Who do you hope will this book will help?

Anybody involved with designing, financing, specifying or occupying a building. For example, if you do relatively compact conservation design—we looked at 500 residential units and 10 developments in the midwest. If you cluster residential buildings and create a lot of open space (not just set-asides), you can reduce costs by $12,000 per site.

Are schools doing enough to teach architecture students about green building?

Architectural schools are not keeping up with this new reality. They often do not teach these basic principles. You’d think one of the first courses for a student would be on solar radiation, wind energy mapping, orientation of a building to take advantage of sunshine.

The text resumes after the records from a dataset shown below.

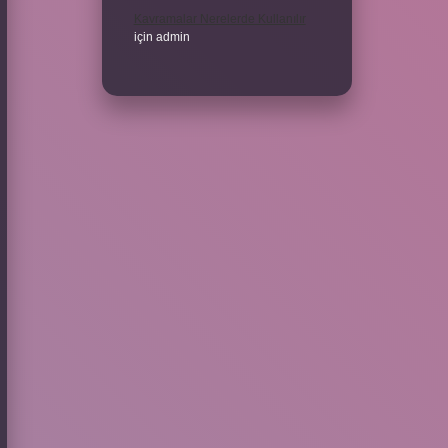
Kavramalar Nerelerde Kullanılır
için
admin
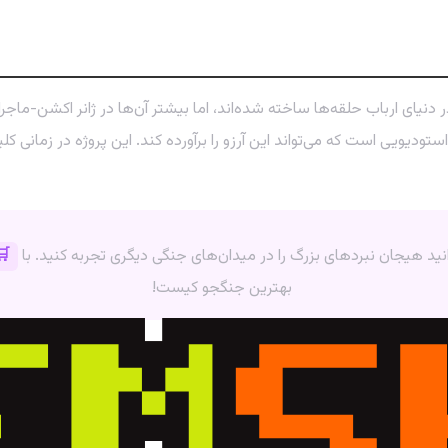
انید هیجان نبردهای بزرگ را در میدان‌های جنگی دیگری تجربه کنید. با
🛒 
بهترین جنگجو کیست!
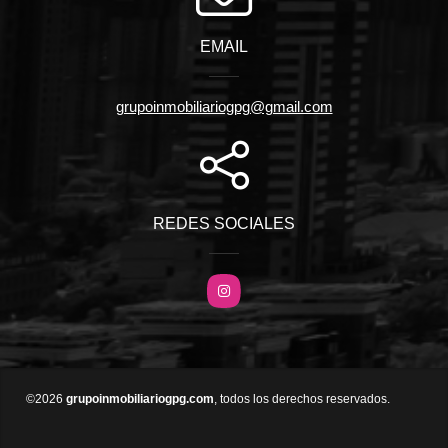
EMAIL
grupoinmobiliariogpg@gmail.com
REDES SOCIALES
Instagram
©2026
grupoinmobiliariogpg.com
, todos los derechos reservados.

You could have a 30% difference before you even put the walls and windows in. Hopi Indians built buildings in harsh climates and were very smart about solar orientation, thermal mass, etc. It’s like we’ve forgotten all that and only now relearning it. The alternative is just to design dumb cookie-cutter buildings with cost being the only object.

What is the main theme of your book?

This book debunks the general public’s perception that green buildings cost more. Our data shows that’s not true. There’s also an argument that we cannot become more efficient and cut carbon emissions without hurting the economy. That’s factually wrong.Green building means greater competitiveness and jobs — that’s from the data.

Most homeowners and many builders don’t understand that buildings are the largest users of energy and sources of C02. But 45%-50% of all energy use is from buildings and building materials. Even with transportation — how you site buildings affects transportation. People would prefer to walk, have a neighborhood, a sense of community.

Who are the sponsors for your study?

The sponsors for our work include real estate organizations, AIA, APHA, NAR — these are big and fairly conservative associations. They sponsored this work in part because they want to know what is true. They’re stepping away from ideology.

What would you say to the skeptics of green building?

People who argue that we’re unable to make deep reductions in energy use are pessimistic. They believe America has lost the capability to be innovative. The technology we’re seeing leads us to believe we can get to zero-net energy buildings cost-effectively in a decade. And we can solve this problem through the free market. The market tells you to build green, healthy buildings. By 2010, 15% of all commercial buildings can be green—and 50% in 2015.